====== Input data

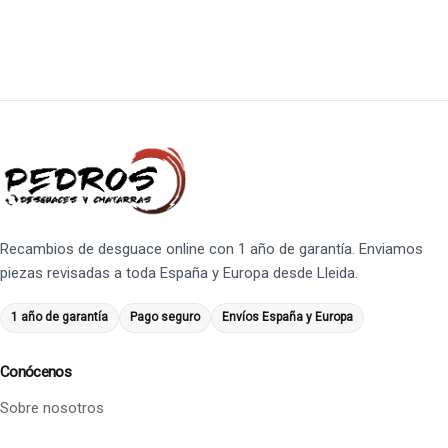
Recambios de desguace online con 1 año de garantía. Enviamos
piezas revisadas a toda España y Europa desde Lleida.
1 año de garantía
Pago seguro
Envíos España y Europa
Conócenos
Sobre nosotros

============
====== Input data

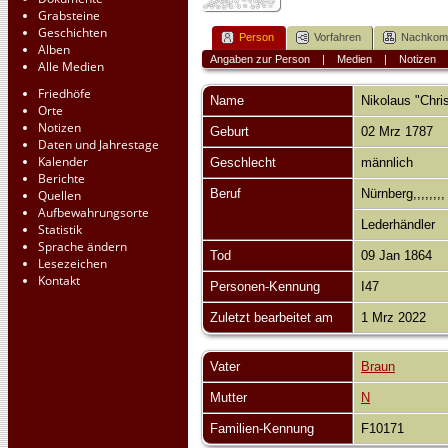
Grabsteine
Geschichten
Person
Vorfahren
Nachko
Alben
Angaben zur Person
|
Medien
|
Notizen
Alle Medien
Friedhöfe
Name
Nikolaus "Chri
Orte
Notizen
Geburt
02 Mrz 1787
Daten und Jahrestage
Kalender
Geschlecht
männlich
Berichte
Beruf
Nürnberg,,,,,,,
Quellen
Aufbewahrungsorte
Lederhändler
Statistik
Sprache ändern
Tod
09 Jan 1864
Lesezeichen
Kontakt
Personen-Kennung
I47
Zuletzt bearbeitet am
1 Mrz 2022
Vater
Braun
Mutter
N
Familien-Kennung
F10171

============
====== Input data

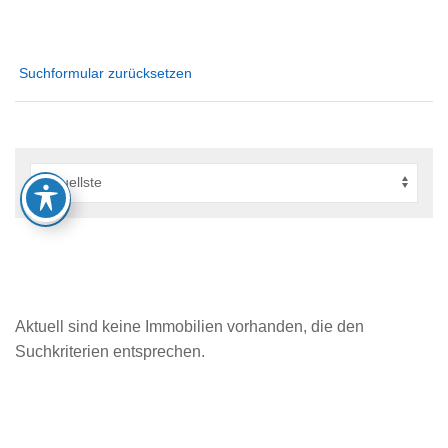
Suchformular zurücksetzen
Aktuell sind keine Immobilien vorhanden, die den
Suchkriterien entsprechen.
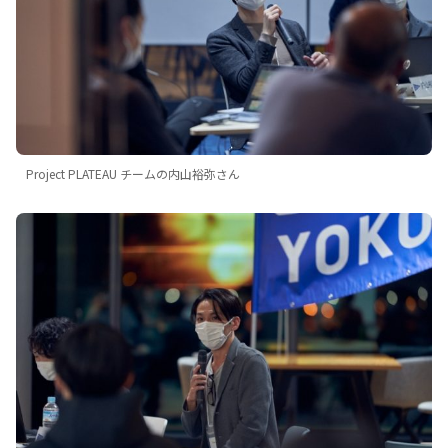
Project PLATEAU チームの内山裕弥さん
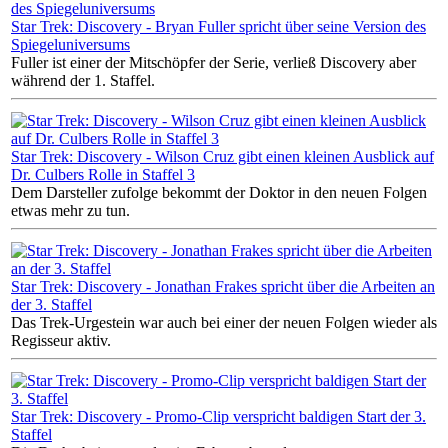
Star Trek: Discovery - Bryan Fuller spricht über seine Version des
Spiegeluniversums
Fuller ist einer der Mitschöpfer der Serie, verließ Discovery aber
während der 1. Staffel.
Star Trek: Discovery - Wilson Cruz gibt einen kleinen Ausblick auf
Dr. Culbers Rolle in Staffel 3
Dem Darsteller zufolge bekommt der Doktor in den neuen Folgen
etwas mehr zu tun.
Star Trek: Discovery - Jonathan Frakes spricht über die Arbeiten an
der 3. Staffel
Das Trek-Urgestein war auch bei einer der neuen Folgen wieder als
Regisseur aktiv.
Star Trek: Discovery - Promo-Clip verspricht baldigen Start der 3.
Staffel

============

Activity —
Check the data for the word "Kennung" and pull out the lines that have it.

Completed task —
Personen-Kennung
Familien-Kennung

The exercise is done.